There are few vegetables that have different names in the UK, the US, and Australia, but witlof is one of them. Witlof is what it’s called in Australia and the Netherlands, but it is called Belgian Endive in the US and Chicory in the UK. In this post I’m going to stick to witlof, as this is a Dutch salad.
A witlof salad with mandarins and walnuts is a very homey Dutch dish, that is often made with canned mandarins and store-bought dressing. As such it is okay but nothing special. With a few touches I’ve transformed it into something a lot better: using fresh mandarins rather than from a can, toasting the walnuts, and making my own dressing with fresh mandarin juice and zest, honey and walnut oil.
One of the keys to this is the use of fresh mandarins, as they have a much more interesting flavor than their canned cousins.

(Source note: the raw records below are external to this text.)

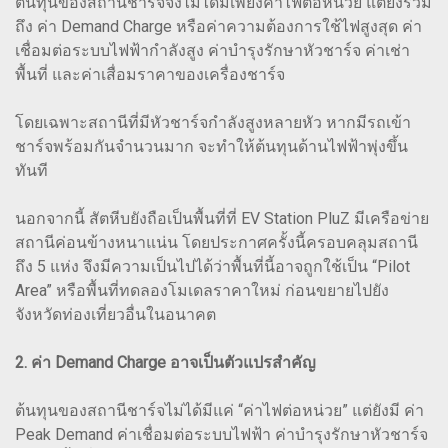
ต้นทุนของสถานีชาร์จจึงไม่ได้มีเพียงค่าไฟต่อหน่วย แต่ยังรวม
ถึง ค่า Demand Charge หรือค่าความต้องการใช้ไฟสูงสุด ค่า
เชื่อมต่อระบบไฟฟ้ากำลังสูง ค่าบำรุงรักษาหัวชาร์จ ค่าเช่า
พื้นที่ และค่าเสื่อมราคาของเครื่องชาร์จ
โดยเฉพาะสถานีที่มีหัวชาร์จกำลังสูงหลายหัว หากมีรถเข้า
ชาร์จพร้อมกันจำนวนมาก จะทำให้ต้นทุนด้านไฟฟ้าพุ่งขึ้น
ทันที
นอกจากนี้ สัตหีบยังถือเป็นพื้นที่ที่ EV Station PluZ มีเครือข่าย
สถานีค่อนข้างหนาแน่น โดยประกาศครั้งนี้ครอบคลุมสถานี
ถึง 5 แห่ง จึงมีความเป็นไปได้ว่าพื้นที่นี้อาจถูกใช้เป็น “Pilot
Area” หรือพื้นที่ทดลองโมเดลราคาใหม่ ก่อนขยายไปยัง
จังหวัดท่องเที่ยวอื่นในอนาคต
2. ค่า Demand Charge อาจเป็นตัวแปรสำคัญ
ต้นทุนของสถานีชาร์จไม่ได้มีแค่ “ค่าไฟต่อหน่วย” แต่ยังมี ค่า
Peak Demand ค่าเชื่อมต่อระบบไฟฟ้า ค่าบำรุงรักษาหัวชาร์จ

The only problem is how to get rid of all the white pith. It takes a lot of time and patience to painstakingly remove the white pith with your finger nails or a knife. All the recipes I found online insist that the white pith should be removed, but they do not offer a quick and easy way to do this. Wikipedia told me that the white pith is removed prior to canning by scalding in hot water and submerging the mandarins in a lye solution. This inspired me to try scalding the madarin segments in hot water to which I had added some baking powder to make it alkaline (just like lye). It worked like a charm: most of the white pith could now be easily removed and the mandarin segments tasted great this way.
500 grams (1.1 lbs) witlof / chicory / Belgian endive
80 grams (1/2 cup) walnuts
5 Tbsp walnut oil
2 Tbsp white wine vinegar
1 tsp honey
salt and freshly ground white pepper
1 tsp baking powder
Bring about half a litre (two cups) of water to which you have added a teaspoon of baking powder to a boil. Scald each mandarin for about 10 seconds or enough to soften the white pith without cooking the mandarin too much.
This pairs well with a riesling because of the citrus. It depends on the bitterness of the witlof (which can vary quite a bit) and the bitterness of the riesling (which can also vary quite a bit from riesling to riesling) how well the pairing will turn out to be.